Emails Show Trump Knowingly Pressed False Voter Fraud Claims, Judge Says 

A California federal judge on Wednesday said then-U.S. President Donald Trump had signed a sworn statement asserting that voter fraud numbers included in a 2020 election lawsuit were accurate, despite being told the numbers were not correct. 

U.S. District Judge David Carter made the disclosure in ordering lawyer John Eastman to provide more emails to the congressional committee investigating the January 6, 2021, attack on the U.S. Capitol by Trump’s supporters. 

Eastman was one of Trump’s attorneys when the former president and his allies challenged his 2020 election loss to Joe Biden. 

Representatives for Trump and Eastman did not immediately return requests for comment. 

Carter said Wednesday that Trump had “signed a verification swearing under oath” that the inaccurate fraud numbers were “true and correct” or “believed to be true and correct” to the best of his knowledge and belief, when alleging the improper counting of votes in a county in Georgia. 

“The emails show that President Trump knew that the specific numbers of voter fraud were wrong but continued to tout those numbers, both in court and to the public,” the judge wrote. 

Carter has previously ruled that Eastman and Trump had likely committed a felony by trying to pressure his then-vice president to obstruct Congress. 

The ruling was made in a lawsuit filed by Eastman to block disclosure of the emails to the January 6 select committee, following a congressional subpoena.  

Carter has previously ordered Eastman to provide more than 200 emails to the committee, after the lawyer resisted the subpoena and claimed that the communications were privileged. 

The judge said Wednesday that the vast majority of emails still being sought by congressional investigators should not be handed over, because legal protections given to attorneys and their clients apply to those records. 
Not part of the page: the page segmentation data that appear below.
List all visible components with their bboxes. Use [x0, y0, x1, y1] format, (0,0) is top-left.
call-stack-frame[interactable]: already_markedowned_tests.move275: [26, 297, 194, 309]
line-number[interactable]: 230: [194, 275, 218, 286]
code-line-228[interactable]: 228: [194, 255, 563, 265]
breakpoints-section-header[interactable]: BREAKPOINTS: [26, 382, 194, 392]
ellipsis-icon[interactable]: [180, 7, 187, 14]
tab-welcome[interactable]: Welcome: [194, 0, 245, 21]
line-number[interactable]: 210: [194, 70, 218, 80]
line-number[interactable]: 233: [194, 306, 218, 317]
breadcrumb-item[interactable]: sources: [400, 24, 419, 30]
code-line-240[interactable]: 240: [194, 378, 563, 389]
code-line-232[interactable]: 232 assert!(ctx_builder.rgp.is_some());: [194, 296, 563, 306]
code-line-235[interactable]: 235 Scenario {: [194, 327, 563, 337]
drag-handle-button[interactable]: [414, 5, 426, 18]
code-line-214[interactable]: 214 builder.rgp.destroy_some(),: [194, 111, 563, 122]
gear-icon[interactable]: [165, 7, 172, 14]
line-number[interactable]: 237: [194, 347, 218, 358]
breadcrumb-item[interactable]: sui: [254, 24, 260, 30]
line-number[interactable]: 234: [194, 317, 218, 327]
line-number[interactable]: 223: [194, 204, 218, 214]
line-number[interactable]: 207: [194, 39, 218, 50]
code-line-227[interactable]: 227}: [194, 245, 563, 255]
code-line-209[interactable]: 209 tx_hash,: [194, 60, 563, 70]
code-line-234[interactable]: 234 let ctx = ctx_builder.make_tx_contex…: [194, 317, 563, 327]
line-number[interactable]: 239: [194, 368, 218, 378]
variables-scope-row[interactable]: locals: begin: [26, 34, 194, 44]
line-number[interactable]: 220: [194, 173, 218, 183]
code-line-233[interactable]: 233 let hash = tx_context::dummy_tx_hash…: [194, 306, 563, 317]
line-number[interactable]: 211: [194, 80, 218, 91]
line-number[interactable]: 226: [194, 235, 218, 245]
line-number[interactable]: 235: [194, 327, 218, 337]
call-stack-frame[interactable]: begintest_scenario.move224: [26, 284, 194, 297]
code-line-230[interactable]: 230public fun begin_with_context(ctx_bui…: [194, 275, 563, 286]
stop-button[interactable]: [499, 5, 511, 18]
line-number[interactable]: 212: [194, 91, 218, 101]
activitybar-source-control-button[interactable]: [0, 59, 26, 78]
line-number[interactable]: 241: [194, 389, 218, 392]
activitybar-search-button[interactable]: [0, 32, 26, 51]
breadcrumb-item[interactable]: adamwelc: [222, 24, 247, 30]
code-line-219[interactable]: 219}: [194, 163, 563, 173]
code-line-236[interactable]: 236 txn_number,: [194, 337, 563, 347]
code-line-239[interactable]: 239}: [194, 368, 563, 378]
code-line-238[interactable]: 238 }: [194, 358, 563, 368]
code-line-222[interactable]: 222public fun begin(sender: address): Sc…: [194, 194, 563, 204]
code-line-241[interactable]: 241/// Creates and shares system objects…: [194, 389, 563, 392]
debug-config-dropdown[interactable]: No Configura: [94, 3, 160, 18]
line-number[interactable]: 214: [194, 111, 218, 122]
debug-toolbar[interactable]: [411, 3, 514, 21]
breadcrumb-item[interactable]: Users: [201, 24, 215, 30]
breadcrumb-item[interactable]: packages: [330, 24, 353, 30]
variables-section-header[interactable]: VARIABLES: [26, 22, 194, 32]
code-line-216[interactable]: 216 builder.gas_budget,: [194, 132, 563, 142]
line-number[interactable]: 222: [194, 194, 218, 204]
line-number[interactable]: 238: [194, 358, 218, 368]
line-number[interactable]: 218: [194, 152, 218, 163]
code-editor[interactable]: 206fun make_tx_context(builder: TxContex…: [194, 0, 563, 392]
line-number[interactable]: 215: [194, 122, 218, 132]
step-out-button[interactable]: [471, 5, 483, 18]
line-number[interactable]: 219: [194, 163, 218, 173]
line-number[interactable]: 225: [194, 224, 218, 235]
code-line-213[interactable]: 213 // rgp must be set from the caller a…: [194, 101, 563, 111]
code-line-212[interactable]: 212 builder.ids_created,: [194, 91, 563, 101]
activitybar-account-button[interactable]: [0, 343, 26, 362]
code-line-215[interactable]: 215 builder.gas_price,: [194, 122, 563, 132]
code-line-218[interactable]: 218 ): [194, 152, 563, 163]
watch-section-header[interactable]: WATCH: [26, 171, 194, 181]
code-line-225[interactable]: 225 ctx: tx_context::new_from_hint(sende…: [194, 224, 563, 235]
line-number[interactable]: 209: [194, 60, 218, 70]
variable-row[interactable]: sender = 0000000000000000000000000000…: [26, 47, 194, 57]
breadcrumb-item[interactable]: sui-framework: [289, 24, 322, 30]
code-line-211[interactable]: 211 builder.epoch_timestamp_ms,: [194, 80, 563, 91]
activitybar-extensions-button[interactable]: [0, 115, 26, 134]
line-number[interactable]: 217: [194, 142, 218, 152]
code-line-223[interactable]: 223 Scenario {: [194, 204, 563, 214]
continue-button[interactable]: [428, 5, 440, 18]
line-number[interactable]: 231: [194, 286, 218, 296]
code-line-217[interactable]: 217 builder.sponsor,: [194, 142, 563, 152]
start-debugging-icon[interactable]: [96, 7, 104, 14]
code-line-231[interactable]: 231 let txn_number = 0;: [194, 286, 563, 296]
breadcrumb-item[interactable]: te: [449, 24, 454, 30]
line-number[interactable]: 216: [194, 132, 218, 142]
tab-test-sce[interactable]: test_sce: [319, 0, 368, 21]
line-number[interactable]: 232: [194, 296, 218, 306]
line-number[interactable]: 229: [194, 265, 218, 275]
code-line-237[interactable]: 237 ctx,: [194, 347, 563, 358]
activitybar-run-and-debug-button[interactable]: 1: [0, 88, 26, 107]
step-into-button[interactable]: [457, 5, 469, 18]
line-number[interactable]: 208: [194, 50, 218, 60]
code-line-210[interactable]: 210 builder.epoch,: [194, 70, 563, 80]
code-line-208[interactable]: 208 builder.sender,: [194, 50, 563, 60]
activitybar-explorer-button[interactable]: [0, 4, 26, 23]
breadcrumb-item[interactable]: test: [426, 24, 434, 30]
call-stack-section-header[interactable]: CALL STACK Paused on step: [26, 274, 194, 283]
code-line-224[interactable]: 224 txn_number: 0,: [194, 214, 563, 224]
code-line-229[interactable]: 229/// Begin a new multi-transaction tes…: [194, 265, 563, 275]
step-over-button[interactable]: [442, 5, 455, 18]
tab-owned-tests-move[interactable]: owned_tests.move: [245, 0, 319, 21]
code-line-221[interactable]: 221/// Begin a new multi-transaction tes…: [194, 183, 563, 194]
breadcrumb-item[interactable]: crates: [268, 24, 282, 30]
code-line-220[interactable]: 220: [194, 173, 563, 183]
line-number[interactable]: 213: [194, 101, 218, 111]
He said eight emails that would normally be shielded under those protections must be given to the committee, after he found that the communications were in furtherance of a crime — one of the few times those legal safeguards can be lifted. 

Carter found that four emails show that Eastman and other lawyers suggested that the “primary goal” of filing lawsuits was to delay Congress’s certification of the 2020 election results. 

The judge said four other emails “demonstrate an effort by President Trump and his attorneys to press false claims in federal court for the purpose of delaying the January 6 vote.” 

Trump and his allies filed more than 60 lawsuits challenging the 2020 election, which Biden won, with some complaints alleging voter fraud without evidence to support those claims. Those cases were overwhelmingly rejected by judges, some of which Trump appointed to the federal courts. 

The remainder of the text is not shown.